First, let’s address the psychological narration techniques. Beyond these moments of soliloquy, the dialogue only seems to consist of a series of jarring and opaque exchanges, where characters churn out expositions for the sake of explaining where the hell we are, and where there are apparently grounds for conflict between people. Without something more organic to play against, the more ethereal, strange internal dialogue between ‘Santa’ and the joyless Simon have nothing to contrast with. We move from drab conversations between parents worried about their son’s loss of innocence, to drawn out discussions where Simon asks to move to the North Pole because he is ‘disenchanted’ with his cheerless surroundings.

Not only does this make the core of the film borderline unwatchable, but there is so little artifice deployed by Simon’s parents that it is hard to relate to Simon’s feeling he has somehow been betrayed. Besides a Christmas tree surrounded by gifts – there is little to suggest he is even being shown the artificial affection he apparently resents. In absence of this, as it emerges his birth parents died, and he is adopted, it quickly comes to feel like Simon is actually just angry because his family aren’t his biological relatives, making him seem more than a little ungrateful.

In terms of deploying Lüscher’s theory of colour, meanwhile, it’s hard to figure why Machnich did so in such an explicit manner. An opening title card literally states that the theory will be used in the film’s coming memory and dream sequences – for example, when Simon’s parents discuss his adoption, the overriding colour is grey, implying ‘concealment’ – but the problem is, it is far from universal. There is very little inherent about Lüscher’s theory, because one, it was used as a test to classify personalities depending on the colour a subject chose, rather than as a way to create psychological responses with the use of a colour palette, and two it is considered by the scientific community as discredited. So unless your audience is going to be Googling Lüscher’s colours during a screening, it is a stretch to assume they will know how any of the colours are intended to make them feel. Worse still, while this arguably also true of Argento films, the sumptuous palettes he deploys also have a function of making a scene otherworldly, or gorgeous – the pallid and sallow hues on display here do not lend any stylistic panache though.

Then, we come to the strange choice to dub several of the actors. Most gratingly Simon comes to resemble a dread-inducing fleshy ventriloquist’s dummy, as Valerio Santosuosso’s jaws flap up and down, while Matthew Haddad’s voice disjointedly delivers his lines.
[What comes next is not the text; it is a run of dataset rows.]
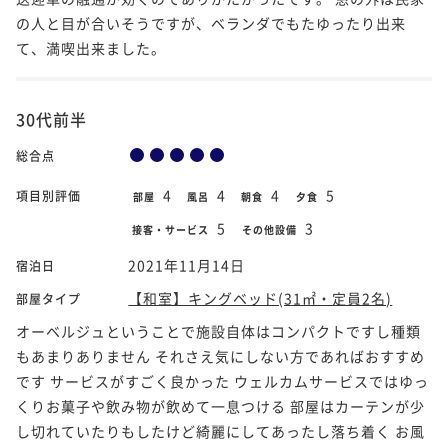
の人と目が合いそうですが、ベランダでもたゆったり出来
て、満喫出来ました。
30代前半
総合点
4
4
4
5
項目別評価
部屋
風呂
朝食
夕食
5
3
接客・サービス
その他設備
2021年11月14日
宿泊日
【和室】キングベッド(31㎡・定員2名)
部屋タイプ
オーベルジュということで施設自体はコンパクトですし種類
もあまりありません それさえ気にしない方であればおすすめ
です サービスがすごく良かった ウェルカムサービスではゆっ
くりお菓子や飲み物が飲めて一息つける 部屋はカーテンが少
し切れていたりもしたけど綺麗にしてあったし落ち着く お風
Machnich’s choice here is hard to work out.

Either it was a stylistic choice, aimed at harking back to the era of the Spaghetti Western, when the likes of Leone would film in Italy, with a majority Italian cast, and record English dialogue in post to disguise the film’s origin – or he still harbours the belief that audiences would reject characters that did not speak English. If it is the former, it is a trashy, throw-away gimmick, which serves to detract from what little atmosphere the film billed as a horror managed to build – but considering Machnich’s director statement notes he is the author of a book called Spaghetti Nightmares, it seems this is the most likely reason for it.

I would describe the film’s conclusion as a damp squib, if there had ever felt like any chance of an explosive final sequence. As it is, disconnected members of the supporting cast die off-screen, as the true identity of ‘Santa’ is unveiled to little effect, with his relationship to the characters seemingly cobbled on for twist value. For a film billed as being distinct from ‘formulaic’ and ‘repetitive’ films of old, there is not much fresh or shocking about this horror, although it is thoroughly disenchanting. Maybe that was the point all along…

It might seem that, in the middle of an August heat wave, some 130 days away from ‘the most wonderful time of year,’ I might just not be in the mood for a festive film, centring on a young boy’s encounter with ‘Santa’. No. What I’m actually not in the mood for is a film which builds itself up by belittling others, while failing to do the basics right in favour of gimmickry. The Eve is a tiresome act of cinematic masturbation, which is hoisted by its director’s own petard.